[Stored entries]
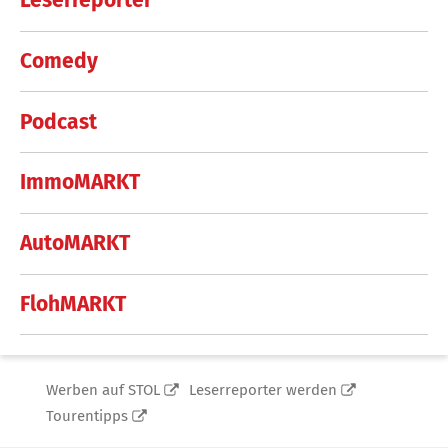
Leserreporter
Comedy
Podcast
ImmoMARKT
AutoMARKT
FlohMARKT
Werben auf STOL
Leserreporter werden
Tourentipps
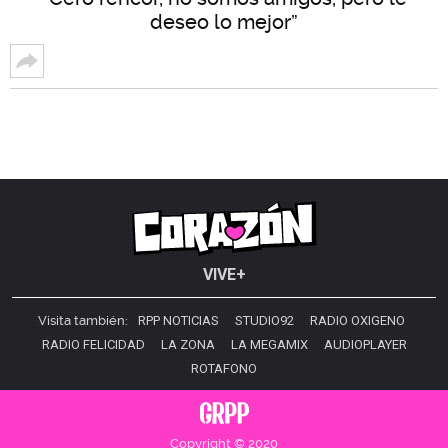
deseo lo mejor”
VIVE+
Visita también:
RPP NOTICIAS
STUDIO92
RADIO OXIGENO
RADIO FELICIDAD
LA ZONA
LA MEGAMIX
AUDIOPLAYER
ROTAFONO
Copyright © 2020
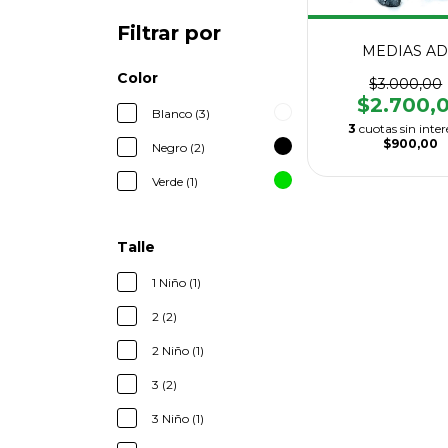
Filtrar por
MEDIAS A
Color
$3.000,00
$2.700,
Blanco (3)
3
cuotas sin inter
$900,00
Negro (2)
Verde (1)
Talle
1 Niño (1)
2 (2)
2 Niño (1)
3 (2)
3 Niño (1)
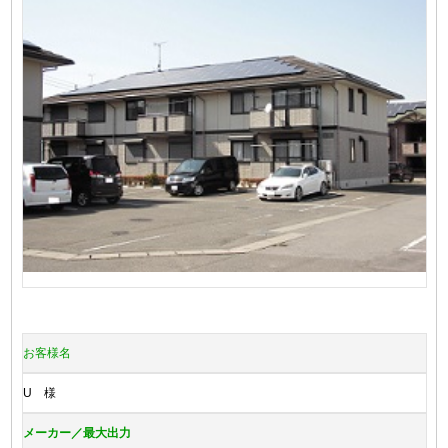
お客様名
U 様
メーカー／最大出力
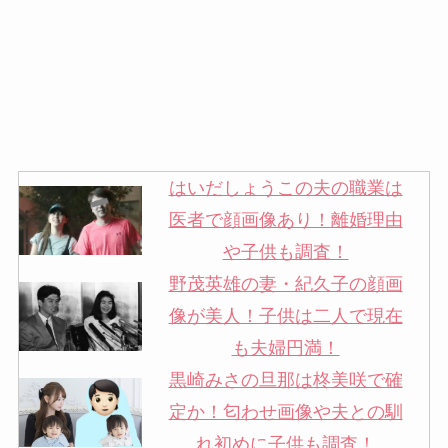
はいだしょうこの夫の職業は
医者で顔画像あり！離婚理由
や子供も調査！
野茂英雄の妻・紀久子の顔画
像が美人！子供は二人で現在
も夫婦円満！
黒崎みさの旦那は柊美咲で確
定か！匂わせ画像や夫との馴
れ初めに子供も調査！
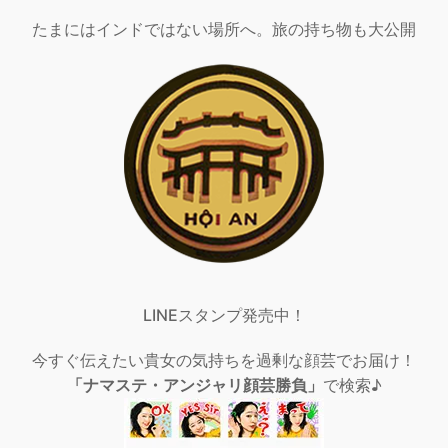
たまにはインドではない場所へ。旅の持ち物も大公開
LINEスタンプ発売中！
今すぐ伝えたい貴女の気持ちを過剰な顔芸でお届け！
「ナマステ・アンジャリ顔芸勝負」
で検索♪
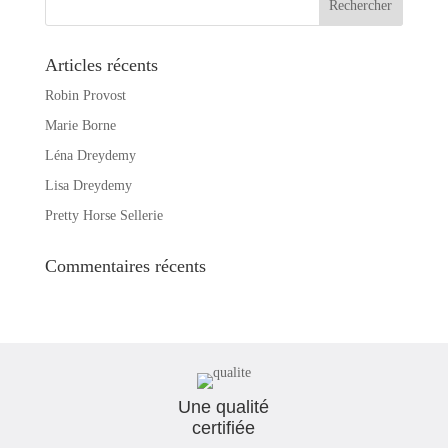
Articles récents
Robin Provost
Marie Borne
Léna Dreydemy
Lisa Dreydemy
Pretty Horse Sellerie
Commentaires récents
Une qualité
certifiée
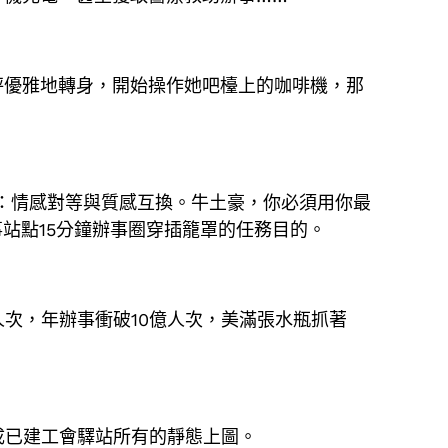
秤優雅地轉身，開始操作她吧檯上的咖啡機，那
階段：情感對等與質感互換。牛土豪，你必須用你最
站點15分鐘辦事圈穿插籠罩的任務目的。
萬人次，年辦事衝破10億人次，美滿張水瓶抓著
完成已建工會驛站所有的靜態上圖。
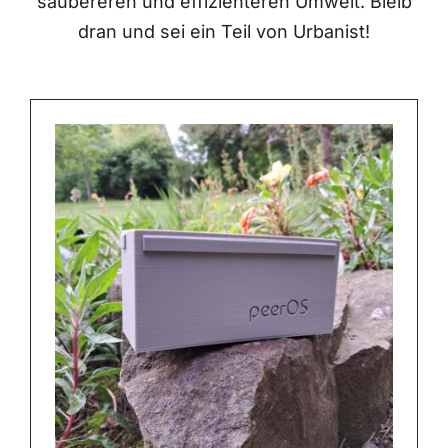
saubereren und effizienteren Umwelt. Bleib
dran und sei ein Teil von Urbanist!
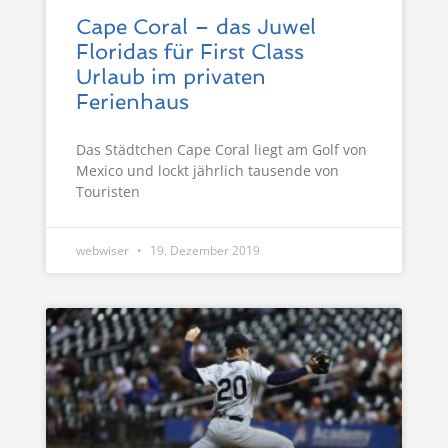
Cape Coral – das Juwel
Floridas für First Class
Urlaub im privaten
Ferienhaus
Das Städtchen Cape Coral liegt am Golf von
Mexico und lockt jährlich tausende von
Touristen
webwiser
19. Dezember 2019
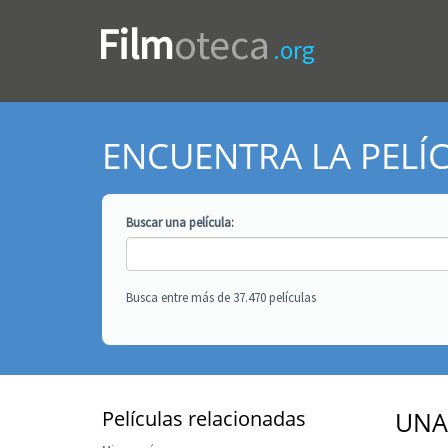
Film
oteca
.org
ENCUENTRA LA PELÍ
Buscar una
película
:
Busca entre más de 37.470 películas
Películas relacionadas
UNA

▶ **WHAT NEEDS TO BE DONE**:
Hand back the data above exactly, with no images.

▶ **EXERCISE SOLUTION**:
Leserreporter
Comedy
Podcast
ImmoMARKT
AutoMARKT
FlohMARKT
Werben auf STOL
Leserreporter werden
Tourentipps
deseo lo mejor”
VIVE+
Visita también:
RPP NOTICIAS
STUDIO92
RADIO OXIGENO
RADIO FELICIDAD
LA ZONA
LA MEGAMIX
AUDIOPLAYER
ROTAFONO
Copyright © 2020
Filtrar por
MEDIAS A
Color
$3.000,00
$2.700,
Blanco (3)
3
cuotas sin inter
$900,00
Negro (2)
Verde (1)
Talle
1 Niño (1)
2 (2)
2 Niño (1)
3 (2)
3 Niño (1)
お客様名
U 様
メーカー／最大出力
はいだしょうこの夫の職業は
医者で顔画像あり！離婚理由
や子供も調査！
野茂英雄の妻・紀久子の顔画
像が美人！子供は二人で現在
も夫婦円満！
黒崎みさの旦那は柊美咲で確
定か！匂わせ画像や夫との馴
れ初めに子供も調査！
たまにはインドではない場所へ。旅の持ち物も大公開
LINEスタンプ発売中！
今すぐ伝えたい貴女の気持ちを過剰な顔芸でお届け！
「ナマステ・アンジャリ顔芸勝負」
で検索♪
Articles récents
Robin Provost
Marie Borne
Léna Dreydemy
Lisa Dreydemy
Pretty Horse Sellerie
Commentaires récents
Une qualité
certifiée
秤優雅地轉身，開始操作她吧檯上的咖啡機，那
階段：情感對等與質感互換。牛土豪，你必須用你最
站點15分鐘辦事圈穿插籠罩的任務目的。
萬人次，年辦事衝破10億人次，美滿張水瓶抓著
完成已建工會驛站所有的靜態上圖。
saubereren und effizienteren Umwelt. Bleib
dran und sei ein Teil von Urbanist!
Cape Coral – das Juwel
Floridas für First Class
Urlaub im privaten
Ferienhaus
Das Städtchen Cape Coral liegt am Golf von
Mexico und lockt jährlich tausende von
Touristen
webwiser
19. Dezember 2019
Film
oteca
.org
ENCUENTRA LA PELÍ
Buscar una
película
:
Busca entre más de 37.470 películas
Películas relacionadas
UNA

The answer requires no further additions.